Par cette décision, le Conseil d’Etat encadre de façon stricte la possibilité pour le maire de prendre des mesures de police générale pour lutter contre l’épidémie. De telles mesures peuvent être prises à la double condition :

  • qu’elles soient exigées par des raisons impérieuses propres à la commune,
  • qu’elles ne soient pas susceptibles de compromettre la cohérence et l’efficacité des mesures prises par l’Etat dans le cadre de ses pouvoirs de police spéciale.

En l’espèce, le Conseil d’’Etat estime que cette double condition n’est pas remplie dans la mesure où, d’une part, la concentration des commerces de première nécessité dans un espace réduit, ne saurait être regardée comme caractérisant des raisons impérieuses liées à des circonstances locales justifiant une interdiction de se déplacer sans port d’un masque de protection et, d’autre part, l’édiction, par un maire, d’une telle interdiction est susceptible de nuire à la cohérence des mesures prises, dans l’intérêt de la santé publique, par les autorités sanitaires compétentes, à savoir les règles nationales précises sur les conditions d’utilisation des masques chirurgicaux et FFP2.

En outre, le Conseil d’Etat relève que l’arrêté du maire du Sceaux est susceptible d’induire en erreur les habitants en laissant croire qu’une protection couvrant le nez et la bouche peut constituer une protection efficace.

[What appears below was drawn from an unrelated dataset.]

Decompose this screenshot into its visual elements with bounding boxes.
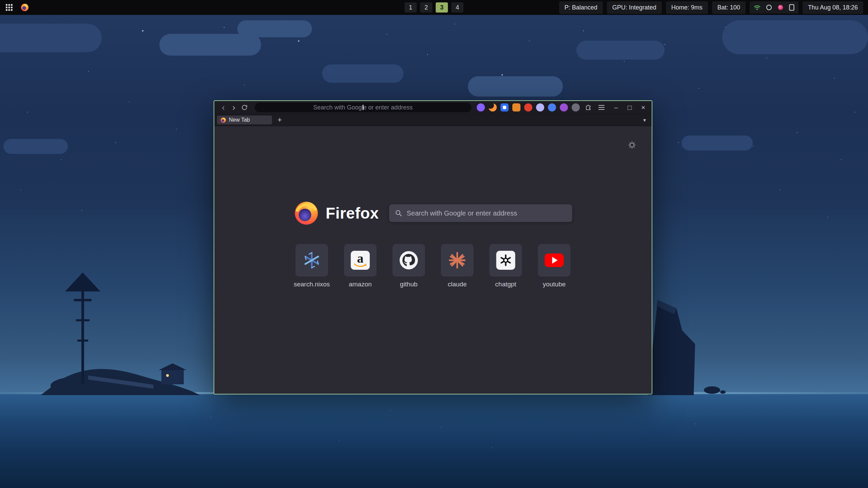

En conclusion, l’arrêté contesté du maire de Sceaux est considéré comme portant à la liberté d’aller et venir et au droit de chacun au respect de sa liberté personnelle une atteinte grave et manifestement illégale.

On précisera que d’autres mesures de police générale ont été également suspendues par les juridictions administratives dans le cadre de la procédure de référé-liberté :

  • L’arrêté du maire de Lisieux instaurant un couvre-feux sur le territoire de la commune après 22 heures et avant 5 heures a été suspendu par le Tribunal Administratif de Caen au motif qu’aucune circonstance locale ne justifiait d’imposer des restrictions supplémentaires aux habitants tant au regard du risque de propagation de l’épidémie de covid-19 que de la sécurité publique (TA Caen, ord., 31 mars 2020, n° 2000711),
  • L’arrêté du maire de Saint-Ouen-sur-Seine interdisant le déplacement et la circulation des personnes sur l’ensemble du territoire de la commune entre 19 heures et 6 heures du matin a été suspendu au motif que la seule invocation générale du défaut de respect des règles du confinement dans la commune de Saint-Ouen-sur-Seine ne saurait être regardée comme une circonstance particulière de nature à justifier une restriction à la liberté de circulation particulièrement contraignante (TA Montreuil, ord., 3 avr. 2020, n° 2003861)

Enfin, à noter que l’arrêté du maire de Sanary-sur-Mer interdisant aux habitants de s’éloigner de plus de dix mètres de leur domicile, qui était visé par plusieurs requêtes en référé-liberté, a été retiré par le maire avant même que le tribunal administratif puisse en examiner la légalité.